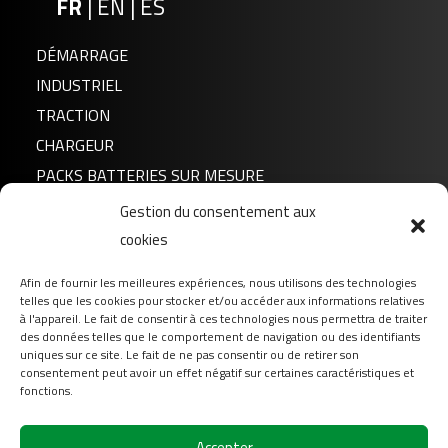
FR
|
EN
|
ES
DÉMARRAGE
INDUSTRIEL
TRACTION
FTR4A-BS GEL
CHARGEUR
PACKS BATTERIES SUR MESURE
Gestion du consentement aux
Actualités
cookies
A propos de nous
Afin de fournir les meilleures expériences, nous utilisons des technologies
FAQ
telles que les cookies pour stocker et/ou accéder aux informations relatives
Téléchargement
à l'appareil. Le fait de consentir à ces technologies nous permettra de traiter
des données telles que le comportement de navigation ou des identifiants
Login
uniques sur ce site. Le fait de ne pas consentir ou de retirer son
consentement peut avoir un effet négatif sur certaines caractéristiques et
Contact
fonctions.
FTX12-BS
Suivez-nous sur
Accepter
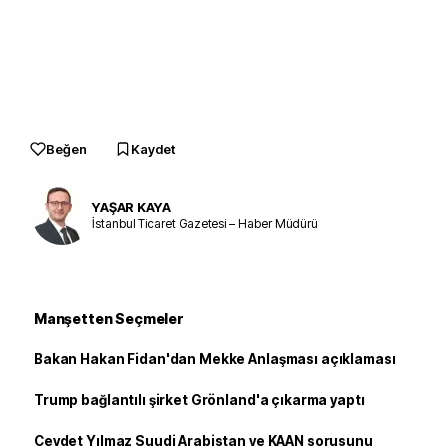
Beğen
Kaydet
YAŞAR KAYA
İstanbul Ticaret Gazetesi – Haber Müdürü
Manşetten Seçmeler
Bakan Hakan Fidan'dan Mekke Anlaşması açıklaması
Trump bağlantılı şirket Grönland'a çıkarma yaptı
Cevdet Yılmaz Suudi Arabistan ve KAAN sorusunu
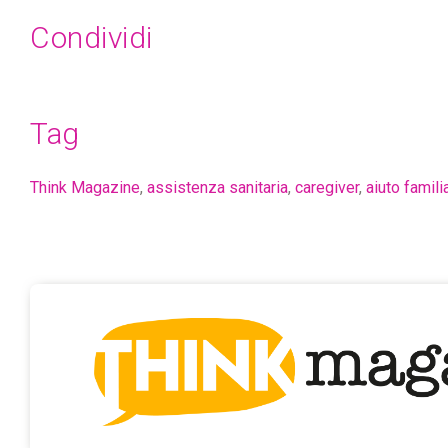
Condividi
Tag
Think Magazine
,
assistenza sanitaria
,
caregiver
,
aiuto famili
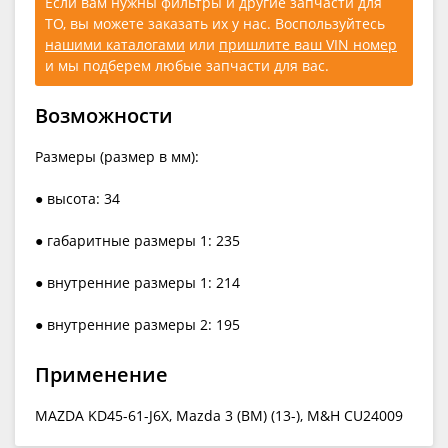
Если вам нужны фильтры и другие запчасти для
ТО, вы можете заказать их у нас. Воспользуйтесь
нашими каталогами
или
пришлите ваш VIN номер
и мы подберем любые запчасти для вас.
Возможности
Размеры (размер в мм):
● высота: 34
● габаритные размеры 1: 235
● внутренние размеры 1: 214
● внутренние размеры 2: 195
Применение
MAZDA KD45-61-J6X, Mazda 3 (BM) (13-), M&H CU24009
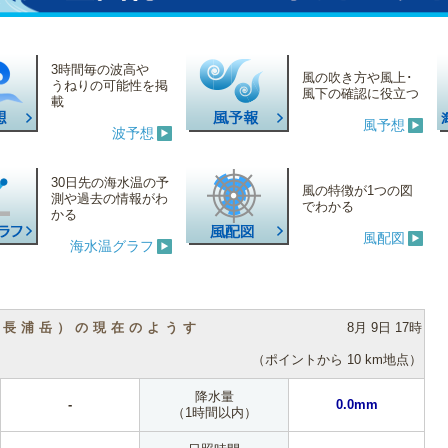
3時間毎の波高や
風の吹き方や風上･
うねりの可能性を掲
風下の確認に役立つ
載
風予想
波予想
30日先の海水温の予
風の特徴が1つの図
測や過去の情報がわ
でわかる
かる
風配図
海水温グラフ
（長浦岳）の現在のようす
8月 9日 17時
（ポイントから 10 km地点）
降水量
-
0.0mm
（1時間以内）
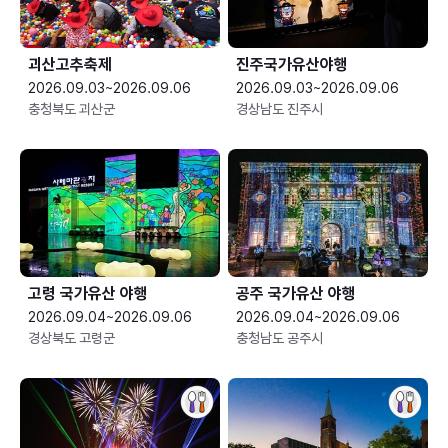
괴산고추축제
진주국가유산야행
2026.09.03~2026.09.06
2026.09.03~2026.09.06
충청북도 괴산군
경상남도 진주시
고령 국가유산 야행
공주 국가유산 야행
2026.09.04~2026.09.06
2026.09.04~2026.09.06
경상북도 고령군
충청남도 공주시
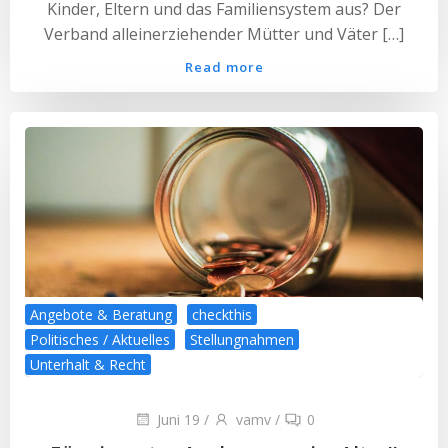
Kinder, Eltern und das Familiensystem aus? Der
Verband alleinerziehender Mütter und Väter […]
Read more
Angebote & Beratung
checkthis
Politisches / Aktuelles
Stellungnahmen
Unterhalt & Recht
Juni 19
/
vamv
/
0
__________
Task instructions: Look over the entries above. Copy every line that contains the word "technologies".

Response:
Afin de fournir les meilleures expériences, nous utilisons des technologies
à l'appareil. Le fait de consentir à ces technologies nous permettra de traiter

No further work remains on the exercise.